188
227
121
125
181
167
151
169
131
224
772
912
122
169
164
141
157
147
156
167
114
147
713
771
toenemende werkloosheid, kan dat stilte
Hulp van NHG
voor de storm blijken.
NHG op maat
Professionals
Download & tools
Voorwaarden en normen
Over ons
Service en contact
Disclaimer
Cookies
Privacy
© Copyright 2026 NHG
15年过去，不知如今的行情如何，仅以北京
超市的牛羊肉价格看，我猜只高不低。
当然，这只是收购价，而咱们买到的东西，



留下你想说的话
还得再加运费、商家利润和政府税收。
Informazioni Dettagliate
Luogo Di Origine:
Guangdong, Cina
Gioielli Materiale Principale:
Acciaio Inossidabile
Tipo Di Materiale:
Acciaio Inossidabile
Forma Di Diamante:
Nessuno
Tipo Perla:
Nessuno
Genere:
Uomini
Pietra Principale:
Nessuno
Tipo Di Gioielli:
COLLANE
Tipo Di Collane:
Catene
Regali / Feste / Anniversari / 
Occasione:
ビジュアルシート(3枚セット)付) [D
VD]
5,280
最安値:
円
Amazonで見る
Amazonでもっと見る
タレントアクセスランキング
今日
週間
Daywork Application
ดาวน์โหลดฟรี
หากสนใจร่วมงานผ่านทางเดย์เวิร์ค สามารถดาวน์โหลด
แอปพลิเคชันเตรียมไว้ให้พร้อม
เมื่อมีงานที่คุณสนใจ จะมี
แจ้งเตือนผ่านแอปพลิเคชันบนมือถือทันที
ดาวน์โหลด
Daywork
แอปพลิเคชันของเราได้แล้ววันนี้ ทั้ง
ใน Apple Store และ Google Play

========================

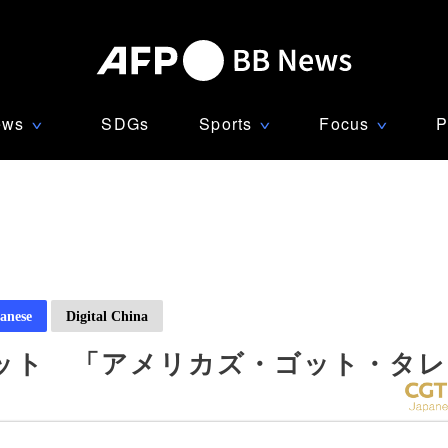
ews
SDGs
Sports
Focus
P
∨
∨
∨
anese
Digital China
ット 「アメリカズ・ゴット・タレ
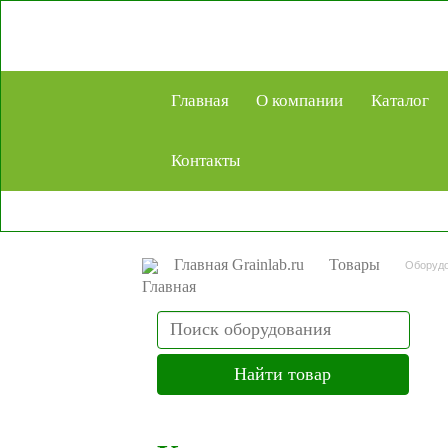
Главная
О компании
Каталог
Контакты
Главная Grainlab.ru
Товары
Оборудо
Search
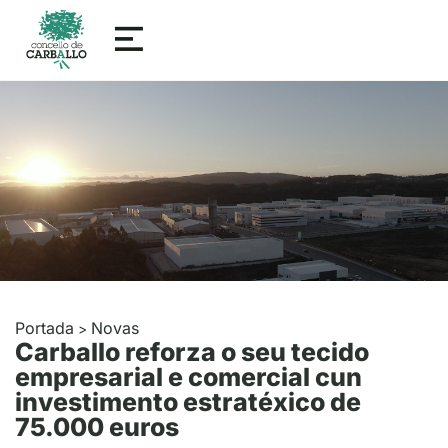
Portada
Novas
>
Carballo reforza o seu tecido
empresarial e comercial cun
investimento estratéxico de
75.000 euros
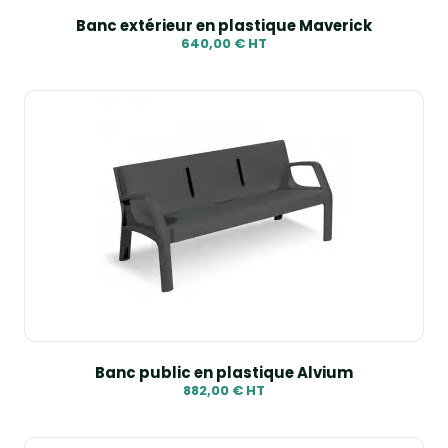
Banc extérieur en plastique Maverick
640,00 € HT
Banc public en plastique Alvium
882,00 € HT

========================

Work item
For the material above, state the number of lines that include the word "Materiale". Leave out everything else.

Result of the task
2